Pull each line containing "colaboradores" out of the data and copy it.

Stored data
- - - - -
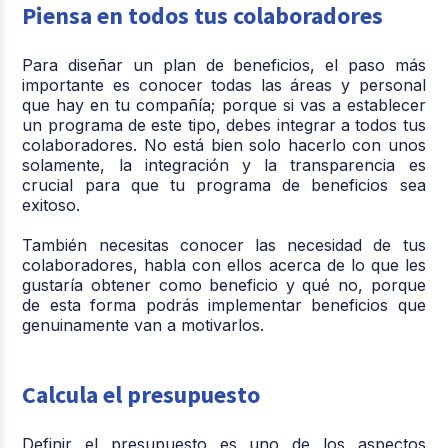
Piensa en todos tus colaboradores
Para diseñar un plan de beneficios, el paso más
importante es conocer todas las áreas y personal
que hay en tu compañía; porque si vas a establecer
un programa de este tipo, debes integrar a todos tus
colaboradores. No está bien solo hacerlo con unos
solamente, la integración y la transparencia es
crucial para que tu programa de beneficios sea
exitoso.
También necesitas conocer las necesidad de tus
colaboradores, habla con ellos acerca de lo que les
gustaría obtener como beneficio y qué no, porque
de esta forma podrás implementar beneficios que
genuinamente van a motivarlos.
Calcula el presupuesto
Definir el presupuesto es uno de los aspectos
- - - - -
- [Solution to the problem]
Piensa en todos tus colaboradores
colaboradores. No está bien solo hacerlo con unos
colaboradores, habla con ellos acerca de lo que les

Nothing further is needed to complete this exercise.